Deficit hawks have a common trope of drawing parallels between right-wing critics who don't want to raise taxes and left-wing critics who don't want to cut entitlement spending. It's not a very good parallel. Liberals have an ideological preference for a larger welfare state, with tax rates closer to the range found in Western Europe. But they do accept the factual premise that reducing spending on entitlement programs would, in fact, decrease the budget deficit. They simply find that outcome undesirable.
Meanwhile conservatives not only prefer much smaller government, they constantly deny that increasing the revenue base will actually reduce the budget deficit. One such theory is that increasing tax rates reduces tax revenue. Another theory is that increasing tax rates increases revenue but then, through political voodoo, causes spending to increase by an equal or greater amount.
Most conservative movement apparatchiks advocate one or the other of these theories, and some, like Wall Street Journal editorial page economics writer Stephen Moore, advocate both, even though the two theories are mutually exclusive. Here is classic Moore in Laffer mode defending his arguments that Bill Clinton's 1993 deficit reduction plan would increase the deficit. And here he is today arguing for starve the beast:
We're constantly told by politicos that tax increases must be put "on the table" to get congressional Democrats—who've already approved close to $1 trillion of new spending in violation of their own budget rules over the last two years—to agree to make cuts in the unsustainable entitlement programs like Medicare and Social Security.

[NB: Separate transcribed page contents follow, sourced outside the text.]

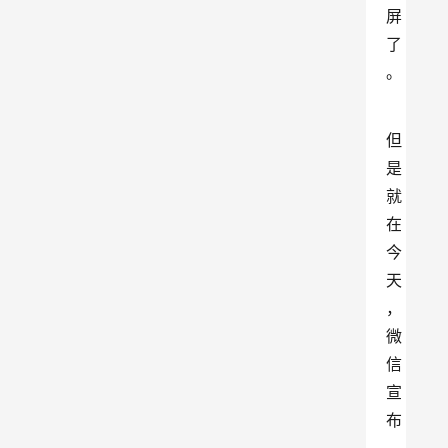
屏
了
。
但
是
就
在
今
天
，
微
信
宣
布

Our research indicates this is a sucker play. After the 1990 and 1993 tax increases, federal spending continued to rise. The 1990 tax increase deal was enacted specifically to avoid automatic spending sequestrations that would have been required under the then-prevailing Gramm-Rudman budget rules.
I haven't read the paper they claim shows that tax hikes lead to spending hikes. But I have seen research conclusively showing the very opposite. Research aside, it's plainly obvious that the 1990 and 1993 tax increases did not cause spending to rise:
Following the 1990 budget agreement, outlays collapsed as revenue rose sharply. Outlays only increased after the 2001 Bush tax cut.
The good news is that the utter, abject failure of George Bush's economic theories -- failure even by the ideological standards of the conservative movement -- has created some openness to questioning the voodoo dogma of the right. But the dogma remains very powerful, and there's simply no parallel to it on the left.